Favoriete adresjes “Ik haal veel producten bij Boerderij de Lindenhoff in Baambrugge. En kom ook graag bij kaaswinkel L’Amuse op het Olympiaplein, Fromagerie Abraham Kef en Erik’s Delicatessen in Amsterdam-Oost. Verder kan ik iedereen aanraden om gewoon eens op te fiets te stappen en boerderijen langs te gaan in de Beemster. Bij elke boerderij, is wel wat lekkers te koop.”

Joris: “Als het om de grootse lokale helden gaat, kan ik duidelijk zijn. Dat zijn mijn collega’s. Ze zijn elke dag zo blij en bereid om nieuwe gerechten te ontwikkelen en te werken aan de toekomst van de restaurants RIJKS en Wils. Op internationaal vlak kan ik erg enthousiast worden van Claus Meyer. Hij is één van de grondleggers van de Nordic Cuisine en restaurant Noma (sterrenrestaurant in de Deense hoofdstad Kopenhagen). Verder raak ik geïnspireerd door de Zuid-Afrikaanse chef Margot Janse en de Taiwanese André Chiang… Teveel om op te noemen. Ik vind het daarom ook altijd een feest als koks van over de hele wereld langskomen om bij ons te koken.”
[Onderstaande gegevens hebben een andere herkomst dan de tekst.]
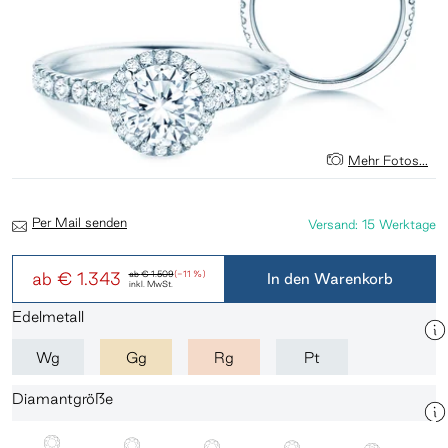
Mehr Fotos...
Per Mail senden
Versand: 15 Werktage
ab
€ 1.343
ab
€ 1.509
(-11 %)
In den Warenkorb
inkl. MwSt.
Edelmetall
Wg
Gg
Rg
Pt
Diamantgröße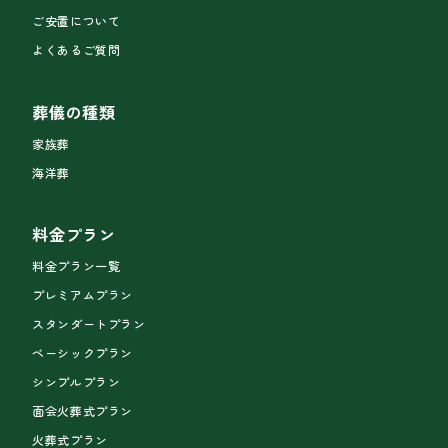
ご安置について
よくあるご質問
葬儀の種類
家族葬
海洋葬
料金プラン
料金プラン一覧
プレミアムプラン
スタンダートプラン
ベーシックプラン
シンプルプラン
面会火葬式プラン
火葬式プラン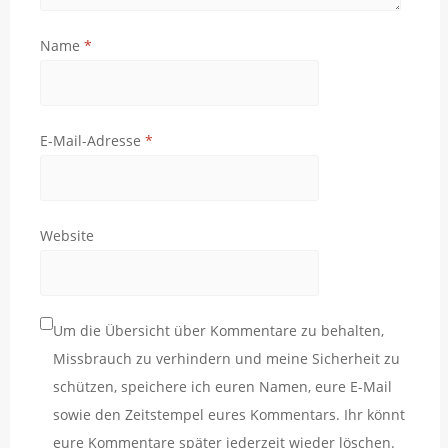
Name
*
E-Mail-Adresse
*
Website
Um die Übersicht über Kommentare zu behalten,
Missbrauch zu verhindern und meine Sicherheit zu
schützen, speichere ich euren Namen, eure E-Mail
sowie den Zeitstempel eures Kommentars. Ihr könnt
eure Kommentare später jederzeit wieder löschen.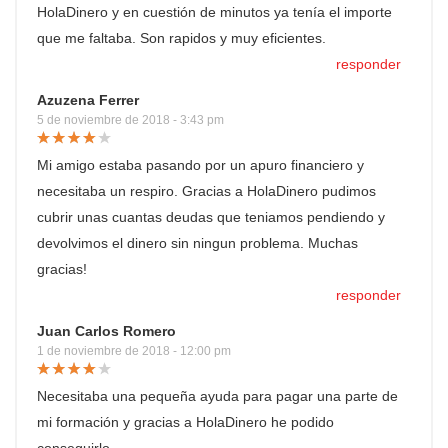
HolaDinero y en cuestión de minutos ya tenía el importe
que me faltaba. Son rapidos y muy eficientes.
responder
Azuzena Ferrer
5 de noviembre de 2018 - 3:43 pm
Mi amigo estaba pasando por un apuro financiero y
necesitaba un respiro. Gracias a HolaDinero pudimos
cubrir unas cuantas deudas que teniamos pendiendo y
devolvimos el dinero sin ningun problema. Muchas
gracias!
responder
Juan Carlos Romero
1 de noviembre de 2018 - 12:00 pm
Necesitaba una pequeña ayuda para pagar una parte de
mi formación y gracias a HolaDinero he podido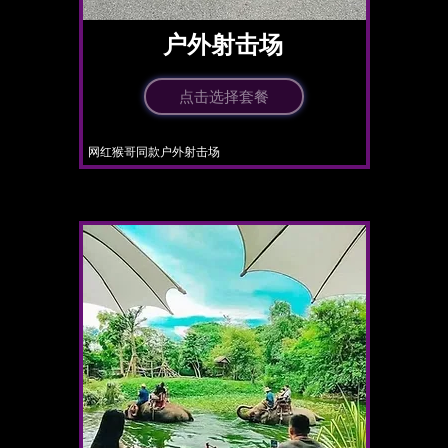
​户外射击场
点击选择套餐
​网红猴哥同款户外射击场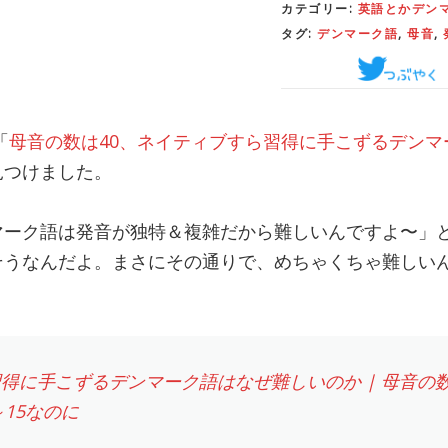
カテゴリー:
英語とかデン
タグ:
デンマーク語
,
母音
,
「
母音の数は40、ネイティブすら習得に手こずるデンマ
見つけました。
マーク語は発音が独特＆複雑だから難しいんですよ〜」
そうなんだよ。まさにその通りで、めちゃくちゃ難しい
得に手こずるデンマーク語はなぜ難しいのか | 母音の
～15なのに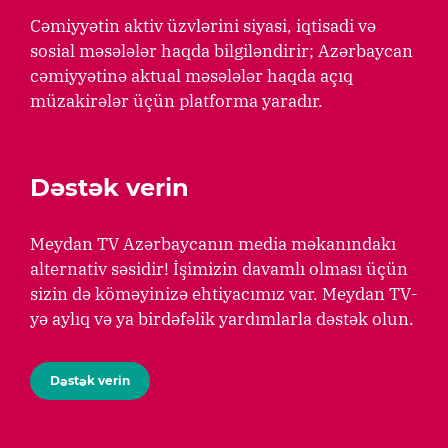
Cəmiyyətin aktiv üzvlərini siyasi, iqtisadi və
sosial məsələlər haqda bilgiləndirir; Azərbaycan
cəmiyyətinə aktual məsələlər haqda açıq
müzakirələr üçün platforma yaradır.
Dəstək verin
Meydan TV Azərbaycanın media məkanındakı
alternativ səsidir! İşimizin davamlı olması üçün
sizin də köməyinizə ehtiyacımız var. Meydan TV-
yə aylıq və ya birdəfəlik yardımlarla dəstək olun.
Dəstək verin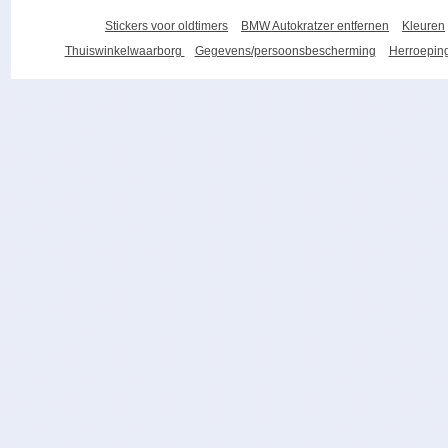
Stickers voor oldtimers
BMW Autokratzer entfernen
Kleuren
Thuiswinkelwaarborg
Gegevens/persoonsbescherming
Herroeping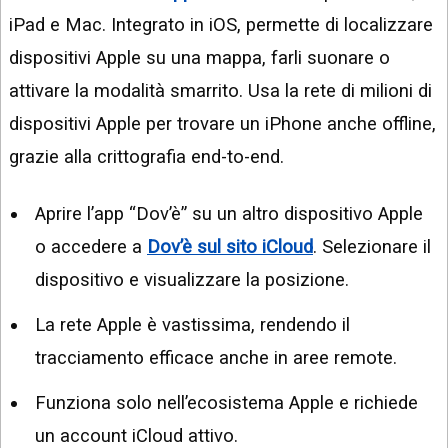
iPad e Mac. Integrato in iOS, permette di localizzare
dispositivi Apple su una mappa, farli suonare o
attivare la modalità smarrito. Usa la rete di milioni di
dispositivi Apple per trovare un iPhone anche offline,
grazie alla crittografia end-to-end.
Aprire l’app “Dov’è” su un altro dispositivo Apple
o accedere a
Dov’è sul sito iCloud
. Selezionare il
dispositivo e visualizzare la posizione.
La rete Apple è vastissima, rendendo il
tracciamento efficace anche in aree remote.
Funziona solo nell’ecosistema Apple e richiede
un account iCloud attivo.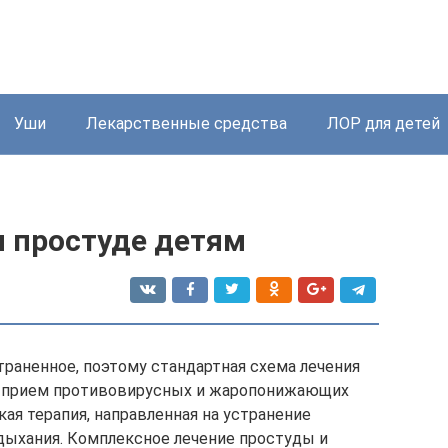
Уши
Лекарственные средства
ЛОР для детей
и простуде детям
раненное, поэтому стандартная схема лечения
я прием противовирусных и жаропонижающих
ая терапия, направленная на устранение
 дыхания. Комплексное лечение простуды и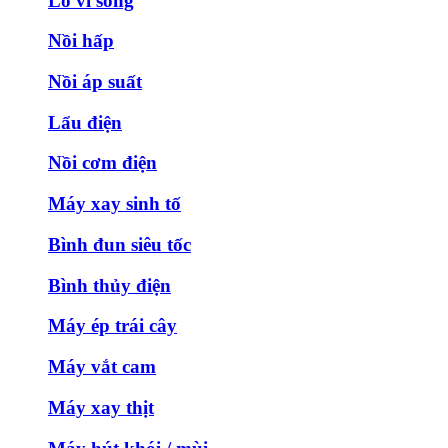
Lò vi sóng
Nồi hấp
Nồi áp suất
Lẩu điện
Nồi cơm điện
Máy xay sinh tố
Bình đun siêu tốc
Bình thủy điện
Máy ép trái cây
Máy vắt cam
Máy xay thịt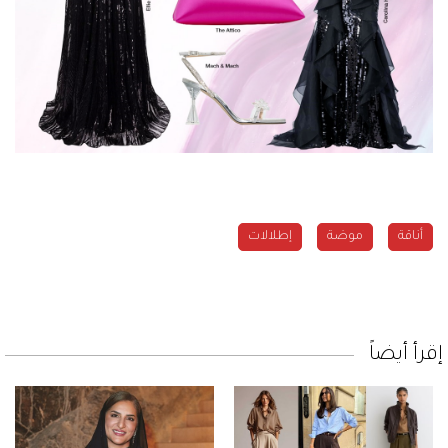
أناقة
موضة
إطلالات
إقرأ أيضاً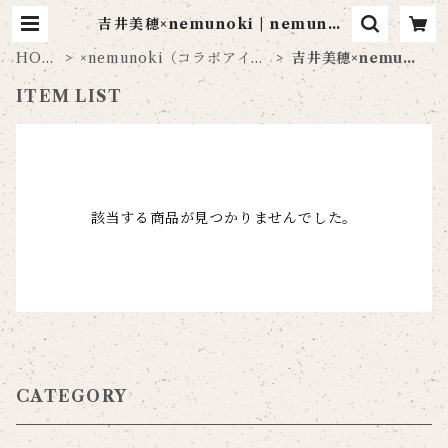
吉井美穂×nemunoki | nemunok
i paper item
HOM
×nemunoki（コラボアイテ
吉井美穂×nemuno
E
ム）
ki
ITEM LIST
該当する商品が見つかりませんでした。
CATEGORY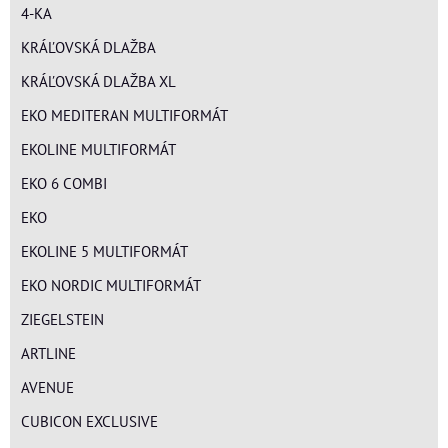
4-KA
KRÁĽOVSKÁ DLAŽBA
KRÁĽOVSKÁ DLAŽBA XL
EKO MEDITERAN MULTIFORMÁT
EKOLINE MULTIFORMÁT
EKO 6 COMBI
EKO
EKOLINE 5 MULTIFORMÁT
EKO NORDIC MULTIFORMÁT
ZIEGELSTEIN
ARTLINE
AVENUE
CUBICON EXCLUSIVE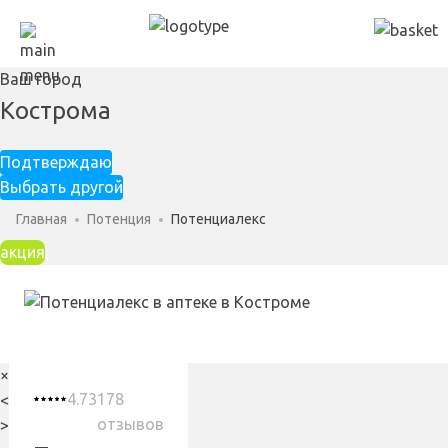
Ваш город
Кострома
Подтверждаю
Выбрать другой
Главная
Потенция
Потенциалекс
акция
×
4.73
178
<
отзывов
>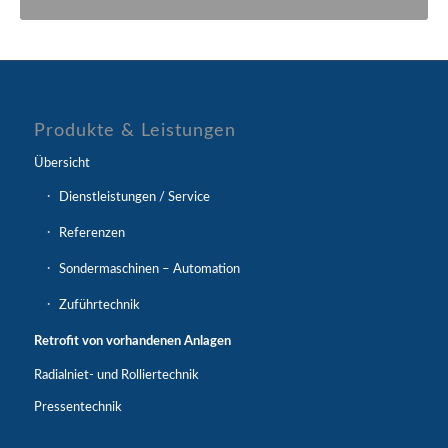
Produkte & Leistungen
Übersicht
Dienstleistungen / Service
Referenzen
Sondermaschinen – Automation
Zuführtechnik
Retrofit von vorhandenen Anlagen
Radialniet- und Rolliertechnik
Pressentechnik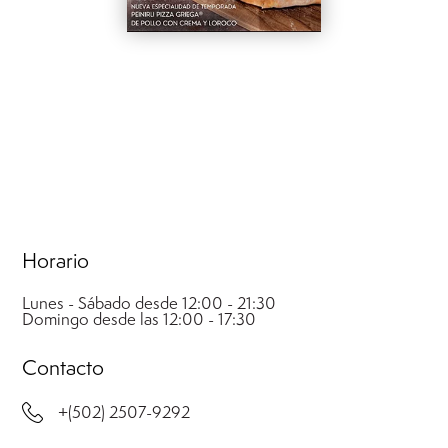
.
.
Horario
Lunes - Sábado desde 12:00 - 21:30
Domingo desde las 12:00 - 17:30
Contacto
+(502) 2507-9292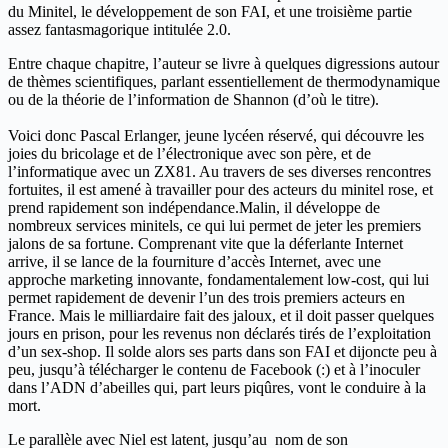
du Minitel, le développement de son FAI, et une troisième partie
assez fantasmagorique intitulée 2.0.
Entre chaque chapitre, l’auteur se livre à quelques digressions autour
de thèmes scientifiques, parlant essentiellement de thermodynamique
ou de la théorie de l’information de Shannon (d’où le titre).
Voici donc Pascal Erlanger, jeune lycéen réservé, qui découvre les
joies du bricolage et de l’électronique avec son père, et de
l’informatique avec un ZX81. Au travers de ses diverses rencontres
fortuites, il est amené à travailler pour des acteurs du minitel rose, et
prend rapidement son indépendance.Malin, il développe de
nombreux services minitels, ce qui lui permet de jeter les premiers
jalons de sa fortune. Comprenant vite que la déferlante Internet
arrive, il se lance de la fourniture d’accès Internet, avec une
approche marketing innovante, fondamentalement low-cost, qui lui
permet rapidement de devenir l’un des trois premiers acteurs en
France. Mais le milliardaire fait des jaloux, et il doit passer quelques
jours en prison, pour les revenus non déclarés tirés de l’exploitation
d’un sex-shop. Il solde alors ses parts dans son FAI et dijoncte peu à
peu, jusqu’à télécharger le contenu de Facebook (:) et à l’inoculer
dans l’ADN d’abeilles qui, part leurs piqûres, vont le conduire à la
mort.
Le parallèle avec Niel est latent, jusqu’au nom de son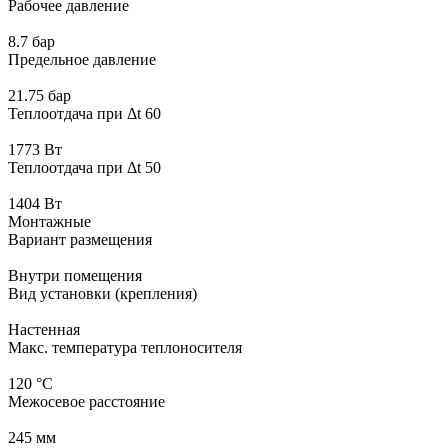
Рабочее давление
8.7 бар
Предельное давление
21.75 бар
Теплоотдача при Δt 60
1773 Вт
Теплоотдача при Δt 50
1404 Вт
Монтажные
Вариант размещения
Внутри помещения
Вид установки (крепления)
Настенная
Макс. температура теплоносителя
120 °С
Межосевое расстояние
245 мм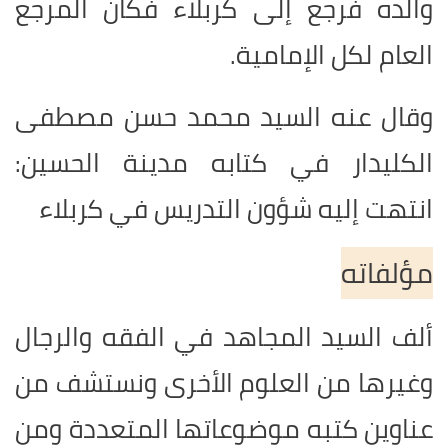
والده فرجع إلى كربلاء فكان المرجع
العام لكل الإمامية.
وقال عنه السيد محمد حسن مصطفى
الكليدار في كتابه مدينة الحسين:
انتهت إليه شؤون التدريس في كربلاء
مؤلفاته
ألف السيد المجاهد في الفقه والرجال
وغيرها من العلوم الأخرى ونستشف من
عناوين كتبه موضوعاتها المتعددة ومن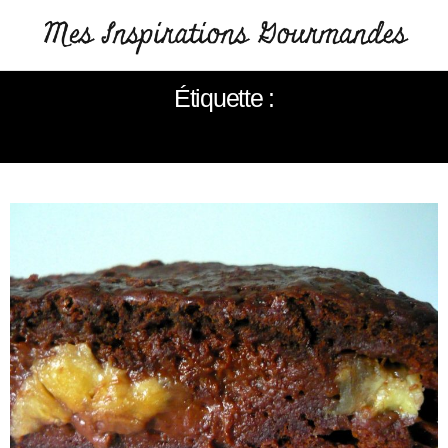
Étiquette :
SANS LACTOSE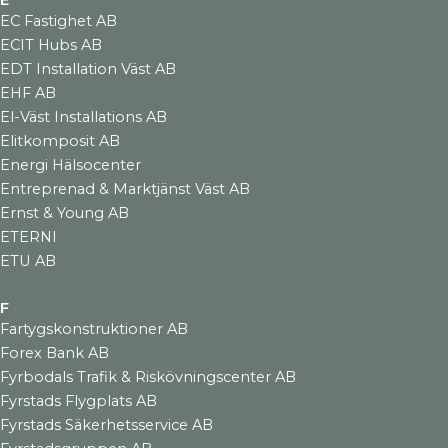
E
EC Fastighet AB
ECIT Hubs AB
EDT Installation Väst AB
EHF AB
El-Väst Installations AB
Elitkomposit AB
Energi Hälsocenter
Entreprenad & Marktjänst Väst AB
Ernst & Young AB
ETERNI
ETU AB
F
Fartygskonstruktioner AB
Forex Bank AB
Fyrbodals Trafik & Riskövningscenter AB
Fyrstads Flygplats AB
Fyrstads Säkerhetsservice AB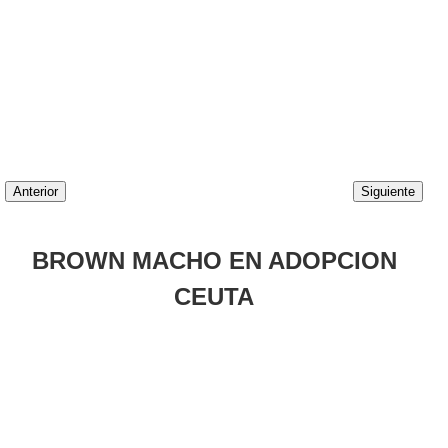
Anterior
Siguiente
BROWN MACHO EN ADOPCION
CEUTA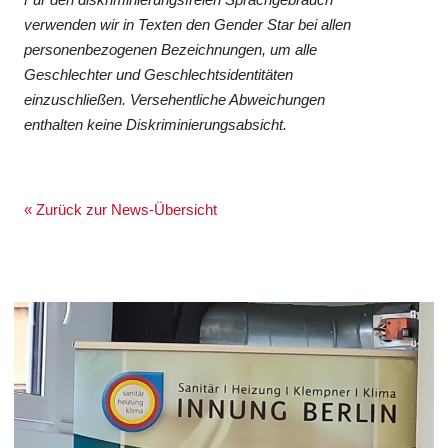
verwenden wir in Texten den Gender Star bei allen
personenbezogenen Bezeichnungen, um alle
Geschlechter und Geschlechtsidentitäten
einzuschließen. Versehentliche Abweichungen
enthalten keine Diskriminierungsabsicht.
« Zurück zur News-Übersicht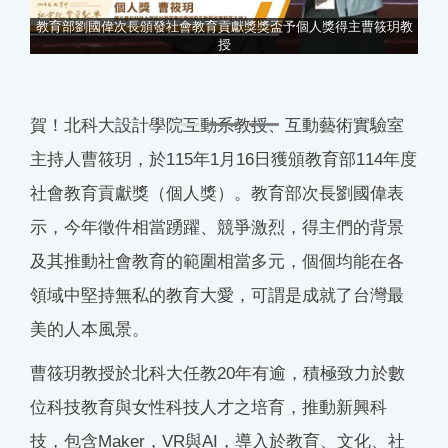
教育部劉國偉次長頒發社會教育貢獻獎獎盃予個人獎得主曹筱玥教
授
地前
賀！北科大設計學院互動系教授、互動藝術實驗室
主持人曹筱玥，於115年1月16日獲頒教育部114年度
社會教育貢獻獎（個人獎）。教育部次長劉國偉表
示，今年徵件相當踴躍、競爭激烈，得主們的背景
及其推動社會教育的範圍相當多元，個個均能在各
領域中堅持無私的教育大愛，可謂是成就了台灣最
美的人本風景。
曹筱玥教授於北科大任教20年有逾，積極致力於數
位科技教育與女性科技人才之培育，推動新興科
技，包含Maker，VR與AI，導入於教育、文化、社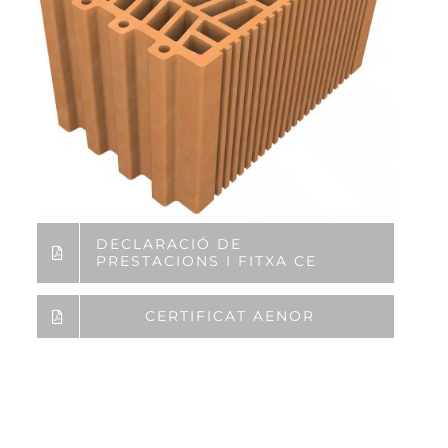
DECLARACIÓ DE
PRESTACIONS I FITXA CE
CERTIFICAT AENOR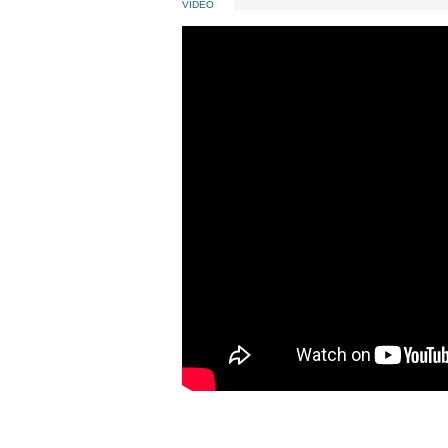
VIDEO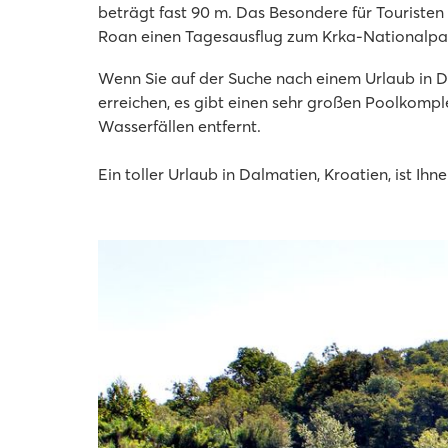
beträgt fast 90 m. Das Besondere für Touriste
Roan einen Tagesausflug zum Krka-Nationalpar
Wenn Sie auf der Suche nach einem Urlaub in Da
erreichen, es gibt einen sehr großen Poolkompl
Wasserfällen entfernt.
Ein toller Urlaub in Dalmatien, Kroatien, ist Ihn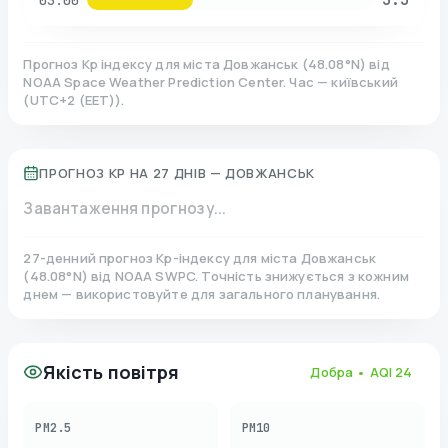
03:00
Прогноз Kp індексу для міста
Довжанськ
(
48.08
°N)
від
NOAA Space Weather Prediction Center. Час — київський
(
UTC+2 (EET)
).
ПРОГНОЗ KP НА 27 ДНІВ —
ДОВЖАНСЬК
Завантаження прогнозу...
27-денний прогноз Kp-індексу для міста
Довжанськ
(
48.08
°N)
від NOAA SWPC. Точність знижується з кожним
днем — використовуйте для загального планування.
Якість повітря
Добра
• AQI
24
PM2.5
PM10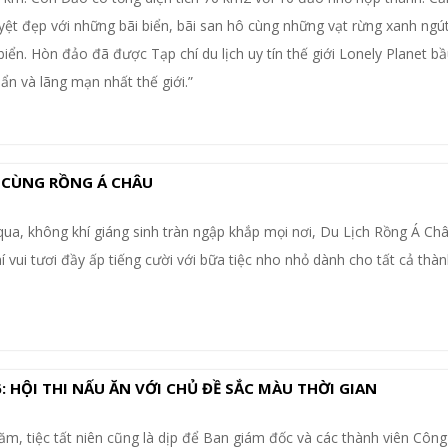
uyệt đẹp với những bãi biển, bãi san hô cùng những vạt rừng xanh ng
iển. Hòn đảo đã được Tạp chí du lịch uy tín thế giới Lonely Planet bầ
ẩn và lãng mạn nhất thế giới.”
 CÙNG RỒNG Á CHÂU
qua, không khí giáng sinh tràn ngập khắp mọi nơi, Du Lịch Rồng Á Ch
í vui tươi đầy ấp tiếng cười với bữa tiệc nho nhỏ dành cho tất cả thà
: HỘI THI NẤU ĂN VỚI CHỦ ĐỀ SẮC MÀU THỜI GIAN
m, tiệc tất niên cũng là dịp để Ban giám đốc và các thành viên Công 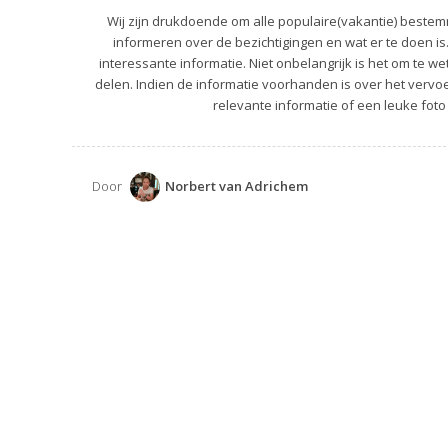
Wij zijn drukdoende om alle populaire(vakantie) bestemm
informeren over de bezichtigingen en wat er te doen is
interessante informatie. Niet onbelangrijk is het om te we
delen. Indien de informatie voorhanden is over het vervoer
relevante informatie of een leuke foto 
Door
Norbert van Adrichem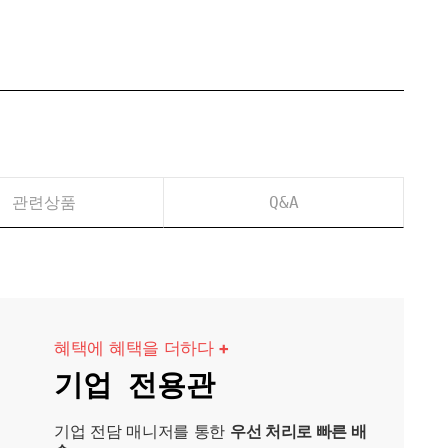
관련상품
Q&A
혜택에 혜택을 더하다
+
기업 전용관
기업 전담 매니저를 통한
우선 처리로 빠른 배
Circulaire landbouw “Eigenlijk best grappig dat Nederland zowel een belangrijk import- als exportland is van voedingsmiddelen. Na de Tweede Wereldoorlog hebben we hier een systeem ontwikkeld waarbij we zo snel zo veel mogelijk goedkoop voedsel wilden produceren. En daar zijn we net iets te goed in geworden. Gelukkig is dat aan het veranderen. De topkoks van de jaren ’80 neigden al sterker naar circulaire landbouw. We hoeven zelfs geen sojasaus meer te importeren vanaf de andere kant van de oceaan. Die kun je ook al halen bij Tomasu in Rotterdam.”

“Wat dat betreft zie ik de toekomst steeds meer in het samenwerken met lokale helden. We laten ons meenemen door wat de locatie en het seizoen te bieden heeft. Nederland heeft veel smaken om trots op te zijn!”